The Synergy system includes a micro-blood pump the size of a double A battery that can be implanted superficially in a “pacemaker-like” pocket. Synergy is the first and smallest surgically implanted device designed for partial circulatory support (up to 4.25L/min) in patients with heart failure. CircuLite is currently conducting a clinical trial with Synergy in patients with Class IIIB/early Class IV heart failure at multiple centres in Europe, aimed at achieving CE mark.
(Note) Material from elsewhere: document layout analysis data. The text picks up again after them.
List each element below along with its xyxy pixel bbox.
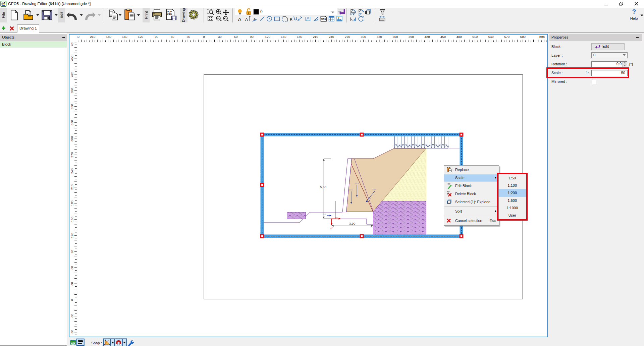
svg-text:A: A [245,17,248,22]
svg-text:510: 510 [472,35,478,39]
svg-text:360: 360 [392,35,398,39]
svg-text:?: ? [632,8,636,15]
svg-text:480: 480 [457,35,462,39]
svg-text:A: A [238,16,241,22]
svg-text:210: 210 [70,184,74,190]
svg-text:570: 570 [504,35,509,39]
svg-text:60: 60 [70,266,74,270]
svg-text:CAD: CAD [71,342,75,344]
svg-text:-60: -60 [70,330,74,335]
svg-text:390: 390 [70,88,74,93]
svg-text:420: 420 [425,35,430,39]
svg-text:-120: -120 [137,35,143,39]
svg-text:540: 540 [488,35,494,39]
svg-text:B: B [290,17,292,22]
svg-text:CAD: CAD [167,13,172,15]
svg-text:Snap :: Snap : [91,341,102,345]
svg-text:0: 0 [70,299,74,301]
svg-text:Help: Help [630,16,638,20]
svg-text:-240: -240 [73,35,79,39]
svg-text:173,00: 173,00 [372,188,376,190]
svg-text:450: 450 [70,56,74,61]
svg-text:300: 300 [70,136,74,141]
svg-text:90: 90 [250,35,254,39]
svg-text:0: 0 [203,35,205,39]
svg-text:600: 600 [520,35,526,39]
svg-text:mm: mm [539,35,545,39]
svg-text:5,60: 5,60 [320,185,326,189]
svg-text:101,76: 101,76 [355,182,359,184]
svg-text:-60: -60 [170,35,174,39]
svg-text:-210: -210 [89,35,95,39]
svg-text:-30: -30 [70,314,74,319]
svg-text:-150: -150 [121,35,127,39]
svg-text:-180: -180 [105,35,111,39]
svg-text:330: 330 [377,35,382,39]
svg-text:-90: -90 [154,35,158,39]
svg-text:16,30: 16,30 [322,213,326,215]
svg-text:120: 120 [70,233,74,238]
svg-text:3,90: 3,90 [349,222,356,225]
svg-text:112,80: 112,80 [349,189,353,191]
svg-text:2,11: 2,11 [335,217,338,218]
svg-text:11: 11 [307,17,309,19]
svg-text:CAD: CAD [321,18,326,20]
svg-text:180: 180 [297,35,302,39]
svg-text:330: 330 [70,120,74,125]
svg-text:210: 210 [313,35,318,39]
svg-text:48: 48 [70,43,74,46]
svg-text:360: 360 [70,104,74,109]
svg-text:90: 90 [70,250,74,253]
svg-text:300: 300 [361,35,366,39]
svg-text:450: 450 [440,35,446,39]
svg-text:240: 240 [70,168,74,174]
svg-text:30: 30 [70,282,74,286]
svg-text:PDF: PDF [167,10,172,13]
svg-text:150: 150 [281,35,286,39]
svg-text:150: 150 [70,217,74,222]
svg-text:390: 390 [409,35,414,39]
svg-text:120: 120 [265,35,270,39]
svg-text:240: 240 [329,35,334,39]
svg-text:-30: -30 [185,35,190,39]
svg-text:180: 180 [70,200,74,206]
svg-text:95,3: 95,3 [368,198,371,199]
svg-text:270: 270 [345,35,350,39]
svg-text:0: 0 [260,9,263,14]
svg-text:30: 30 [218,35,222,39]
svg-text:420: 420 [70,72,74,77]
svg-text:60: 60 [234,35,238,39]
svg-text:270: 270 [70,152,74,158]
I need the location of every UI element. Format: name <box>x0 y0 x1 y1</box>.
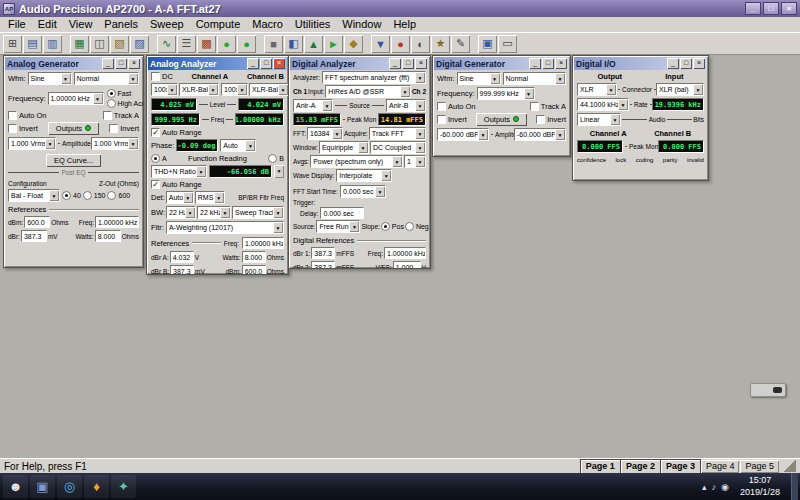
toolbar-button[interactable]: ▦ <box>70 35 89 53</box>
zout-150-radio[interactable]: 150 <box>83 191 106 200</box>
toolbar-button[interactable]: ◆ <box>344 35 363 53</box>
dbr2-reference-field[interactable]: 387.3 <box>311 261 335 269</box>
menu-item[interactable]: View <box>63 17 99 32</box>
vfs-reference-field[interactable]: 1.000 <box>393 261 421 269</box>
amplitude-a-input[interactable]: -60.000 dBFS▼ <box>437 128 489 141</box>
high-acc-radio[interactable]: High Acc. <box>107 99 144 108</box>
toolbar-button[interactable]: ► <box>324 35 343 53</box>
detector-mode-select[interactable]: Auto▼ <box>166 191 194 204</box>
waveform-select[interactable]: Sine▼ <box>28 72 72 85</box>
toolbar-button[interactable]: ∿ <box>157 35 176 53</box>
minimize-button[interactable]: _ <box>745 2 761 15</box>
toolbar-button[interactable]: ● <box>217 35 236 53</box>
analog-analyzer-titlebar[interactable]: Analog Analyzer _ □ × <box>148 57 287 70</box>
panel-close-button[interactable]: × <box>273 58 285 69</box>
panel-minimize-button[interactable]: _ <box>102 58 114 69</box>
toolbar-button[interactable]: ▭ <box>498 35 517 53</box>
toolbar-button[interactable]: ◐ <box>411 35 430 53</box>
waveform-variant-select[interactable]: Normal▼ <box>74 72 140 85</box>
dbr1-reference-field[interactable]: 387.3 <box>311 247 335 259</box>
digital-generator-titlebar[interactable]: Digital Generator _ □ × <box>434 57 569 70</box>
panel-close-button[interactable]: × <box>128 58 140 69</box>
frequency-input[interactable]: 1.00000 kHz▼ <box>48 92 104 105</box>
auto-on-checkbox[interactable]: Auto On <box>8 111 47 120</box>
slope-neg-radio[interactable]: Neg <box>405 222 429 231</box>
auto-range-checkbox[interactable]: ✓Auto Range <box>151 128 202 137</box>
menu-item[interactable]: Compute <box>190 17 247 32</box>
output-rate-select[interactable]: 44.1000 kHz▼ <box>577 98 629 111</box>
outputs-button[interactable]: Outputs <box>48 122 99 135</box>
output-connector-select[interactable]: XLR▼ <box>577 83 617 96</box>
menu-item[interactable]: Help <box>387 17 422 32</box>
taskbar-app-icon[interactable]: ✦ <box>111 475 136 498</box>
panel-maximize-button[interactable]: □ <box>680 58 692 69</box>
input-a-select[interactable]: XLR-Bal▼ <box>179 83 219 96</box>
show-desktop-button[interactable] <box>791 473 798 500</box>
toolbar-button[interactable] <box>257 35 263 53</box>
waveform-variant-select[interactable]: Normal▼ <box>503 72 567 85</box>
toolbar-button[interactable]: ● <box>237 35 256 53</box>
window-titlebar[interactable]: AP Audio Precision AP2700 - A-A FFT.at27… <box>0 0 800 17</box>
amplitude-b-input[interactable]: -60.000 dBFS▼ <box>514 128 566 141</box>
panel-maximize-button[interactable]: □ <box>260 58 272 69</box>
toolbar-button[interactable]: ✎ <box>451 35 470 53</box>
bw-high-select[interactable]: 22 kHz▼ <box>197 206 231 219</box>
taskbar-app-icon[interactable]: ◎ <box>57 475 82 498</box>
maximize-button[interactable]: □ <box>763 2 779 15</box>
toolbar-button[interactable]: ▨ <box>130 35 149 53</box>
reading-units-dropdown[interactable]: ▼ <box>274 165 284 178</box>
toolbar-button[interactable] <box>471 35 477 53</box>
page-tab[interactable]: Page 2 <box>621 460 660 473</box>
watts-reference-field[interactable]: 8.000 <box>95 230 121 242</box>
panel-close-button[interactable]: × <box>555 58 567 69</box>
watts-reference-field[interactable]: 8.000 <box>242 251 266 263</box>
amplitude-a-input[interactable]: 1.000 Vrms▼ <box>8 137 56 150</box>
toolbar-button[interactable]: ● <box>391 35 410 53</box>
toolbar-button[interactable]: ☰ <box>177 35 196 53</box>
toolbar-button[interactable] <box>150 35 156 53</box>
zout-600-radio[interactable]: 600 <box>107 191 130 200</box>
toolbar-button[interactable] <box>364 35 370 53</box>
freq-reference-field[interactable]: 1.00000 kHz <box>242 237 284 249</box>
zout-40-radio[interactable]: 40 <box>62 191 81 200</box>
fft-start-time-input[interactable]: 0.000 sec▼ <box>340 185 386 198</box>
analyzer-mode-select[interactable]: FFT spectrum analyzer (fft)▼ <box>322 71 426 84</box>
menu-item[interactable]: Sweep <box>144 17 190 32</box>
output-audio-format-select[interactable]: Linear▼ <box>577 113 621 126</box>
fft-size-select[interactable]: 16384▼ <box>307 127 343 140</box>
panel-close-button[interactable]: × <box>693 58 705 69</box>
menu-item[interactable]: Window <box>336 17 387 32</box>
dbr-reference-field[interactable]: 387.3 <box>21 230 47 242</box>
page-tab[interactable]: Page 4 <box>701 460 740 473</box>
bw-low-select[interactable]: 22 Hz▼ <box>166 206 196 219</box>
range-b-select[interactable]: 100x▼ <box>221 83 248 96</box>
toolbar-button[interactable]: ▼ <box>371 35 390 53</box>
toolbar-button[interactable]: ▲ <box>304 35 323 53</box>
toolbar-button[interactable] <box>63 35 69 53</box>
toolbar-button[interactable]: ◫ <box>90 35 109 53</box>
toolbar-button[interactable]: ▧ <box>110 35 129 53</box>
coupling-select[interactable]: DC Coupled▼ <box>370 141 426 154</box>
toolbar-button[interactable]: ■ <box>264 35 283 53</box>
waveform-select[interactable]: Sine▼ <box>457 72 501 85</box>
invert-a-checkbox[interactable]: Invert <box>8 124 38 133</box>
function-select[interactable]: THD+N Ratio▼ <box>151 165 207 178</box>
slope-pos-radio[interactable]: Pos <box>381 222 404 231</box>
close-button[interactable]: × <box>781 2 797 15</box>
bpbr-mode-select[interactable]: Sweep Track▼ <box>232 206 284 219</box>
digital-analyzer-titlebar[interactable]: Digital Analyzer _ □ × <box>290 57 429 70</box>
track-a-checkbox[interactable]: Track A <box>103 111 139 120</box>
dbm-reference-field[interactable]: 600.0 <box>242 265 266 275</box>
dbm-reference-field[interactable]: 600.0 <box>24 216 50 228</box>
panel-maximize-button[interactable]: □ <box>402 58 414 69</box>
averages-count-select[interactable]: 1▼ <box>404 155 426 168</box>
amplitude-b-input[interactable]: 1.000 Vrms▼ <box>91 137 139 150</box>
panel-minimize-button[interactable]: _ <box>529 58 541 69</box>
page-tab[interactable]: Page 3 <box>661 460 700 473</box>
page-tab[interactable]: Page 5 <box>740 460 779 473</box>
dbrb-reference-field[interactable]: 387.3 <box>170 265 194 275</box>
fft-window-select[interactable]: Equiripple▼ <box>319 141 369 154</box>
function-channel-a-radio[interactable]: A <box>151 154 167 163</box>
tray-icon[interactable]: ◉ <box>721 482 729 492</box>
detector-type-select[interactable]: RMS▼ <box>195 191 225 204</box>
CMREF has awarded CircuLite approximately US$950,000 to support ongoing work to modify the design of its existing Synergy system so that it can be used to provide circulatory support for a failing right heart, and to conduct two in vivo research studies required to support the system’s eventual clinical use. CircuLite is also exploring whether Synergy can be used under humanitarian use designation in the USA to provide right-heart support in high-risk pulmonary arterial hypertension patients.


“Synergy was originally designed to supplement the native pumping capacity of the left side of the heart, but the uniquely small pump and 4.25L/min of flow may make the system ideally suited for right-side support,” said Paul Southworth, president and CEO of CircuLite. “The ongoing CE mark study has shown that providing supplemental flow with Synergy unloads the left ventricle and improves haemodynamics, which can translate into important improvements in functional status and quality of life. We believe that modifying Synergy for right-heart support could be similarly beneficial and we look forward to further progressing our development of a right-heart system to address the needs of patients with pulmonary arterial hypertension.”


“The issue with trying to use traditional left ventricular assist devices for right-heart support is that these significantly larger pumps generate flow rates that may be too high for patients with pulmonary arterial hypertension,” said Daniel Burkhoff, chief medical officer of CircuLite. “Furthermore, the invasive implantation procedure for traditional LVADs is less than ideal for these very sick patients. Our belief is that only minimal modifications would need to be made to the current Synergy system to optimise it for use as a right-heart support system, and the already less-invasive implantation techniques can be adapted in order to provide a new treatment option for patients who currently have nowhere else to turn.”